Here’s some vegetables to consider, with some of the key benefits they offer:
- Beets. Find creative ways to integrate this vegetable, and you will be blessed with its detoxifying, anti-inflammatory benefits. Beets are also unique in that you can use the whole plant. Beets provide a good dose of foliate, iron, fiber, potassium, vitamin C and calcium.
- Asparagus. There is nothing like seeing asparagus in the grocery to signal that spring is here. This spring crop is rich in vitamin K, A, iron, B1 and folic acid. Your kidneys will also love the benefits asparagus provides as it works to cleanse your intestinal track.

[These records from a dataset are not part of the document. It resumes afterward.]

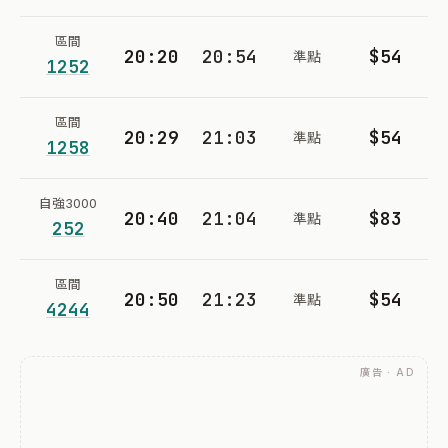
區間
20:20
20:54
$54
準點
1252
區間
20:29
21:03
$54
準點
1258
自強3000
20:40
21:04
$83
準點
252
區間
20:50
21:23
$54
準點
4244
廣告 · AD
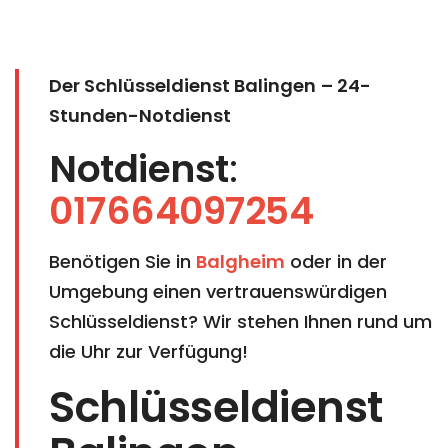
Der Schlüsseldienst Balingen
– 24-
Stunden-Notdienst
Notdienst
:
017664097254
Benötigen Sie in
Balgheim
oder in der
Umgebung einen vertrauenswürdigen
Schlüsseldienst? Wir stehen Ihnen rund um
die Uhr zur Verfügung!
Schlüsseldienst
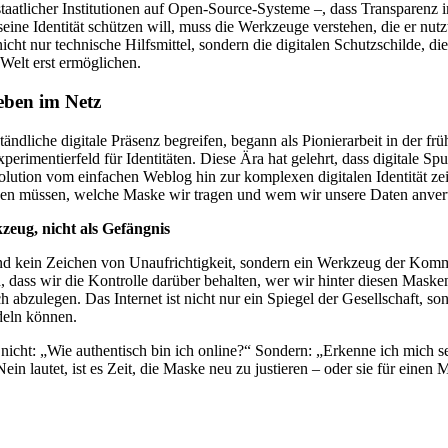
taatlicher Institutionen auf Open-Source-Systeme –, dass Transparenz
seine Identität schützen will, muss die Werkzeuge verstehen, die er nutz
icht nur technische Hilfsmittel, sondern die digitalen Schutzschilde, di
Welt erst ermöglichen.
eben im Netz
tändliche digitale Präsenz begreifen, begann als Pionierarbeit in der f
rimentierfeld für Identitäten. Diese Ära hat gelehrt, dass digitale Spu
volution vom einfachen Weblog hin zur komplexen digitalen Identität zei
den müssen, welche Maske wir tragen und wem wir unsere Daten anver
zeug, nicht als Gefängnis
nd kein Zeichen von Unaufrichtigkeit, sondern ein Werkzeug der Kom
h, dass wir die Kontrolle darüber behalten, wer wir hinter diesen Maske
ch abzulegen. Das Internet ist nicht nur ein Spiegel der Gesellschaft, s
ndeln können.
t nicht: „Wie authentisch bin ich online?“ Sondern: „Erkenne ich mich s
in lautet, ist es Zeit, die Maske neu zu justieren – oder sie für ein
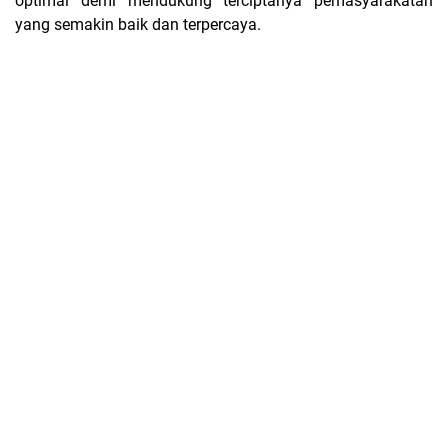
optimal demi mendukung terciptanya pemasyarakatan
yang semakin baik dan terpercaya.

- Brussels Sprouts. At first glance, Brussels sprouts seem to resemble mini cabbages, but do not be fooled as these leafy green cruciferous vegetables pack a punch of nutrients like magnesium, potassium, riboflavin, vitamin A, B6 and C. If you bruise easily, Brussels sprouts add vitamin K, which helps the body naturally clot the blood when you begin to bleed or bruise.
- Broccoli. Broccoli adds a good dose of calcium, iron, magnesium, vitamins A, B6 and vitamin C to our grown-up diets.
- Celery. Hidden into its stalks are anti-cancer and anti-inflammatory compounds that prevent free radical and unwanted oxygen from damaging cells.
- Kale. Kale is taking the stage as one of our most important vegetables. Its cruciferous leafy greens can help us detox and fight off cancer cells, while adding large amounts of vitamin K, A, C, manganese and fiber to our diet.
- Swiss Chard. Swiss chard has long been popular in Mediterranean dishes. It can play a key role in keeping your skin healthy and blood vessels strong due to high levels of lutein, zeaxanthin and vitamin K.
- Parsley. Parsley is considered a seasoning or herb but remains a vegetable as you can eat the stems and leaves of the plant. If you consider it more than plate adornment, parsley can provide iron, calcium, vitamins K, C, and A; this vegetable can help neutralize free radicals in the body and protect you from arthritis.
There’s plenty more in our article here about the 10 Most Nutritious Vegetables for Cooking. Give it a read.
It’s Time to Start Making Small Changes
It’s not likely you’ll find yourself training for a Tour de France, or a mountain triathlon, or a 26 mile race. I write for average, everyday people who are balancing family responsibilities with jobs and trying to carve out some personal time. People trying to feel a little better about themselves. People who want to start making 1% positive improvements in their lives but aren’t sure where to start.
So, I say, stop seeking instant gratification with food. Use your minds to visualize wearing a smaller size or even two, and get going with small changes to achieve that. Look outside the box and cook a new vegetable that might pack more nutritious punch. Don’t take it all on at once. Make a mental commitment to better yourself physically by doing small activities each day. Leave those donuts and fries to someone with less mental fortitude. You are stronger than you think. Seize the day!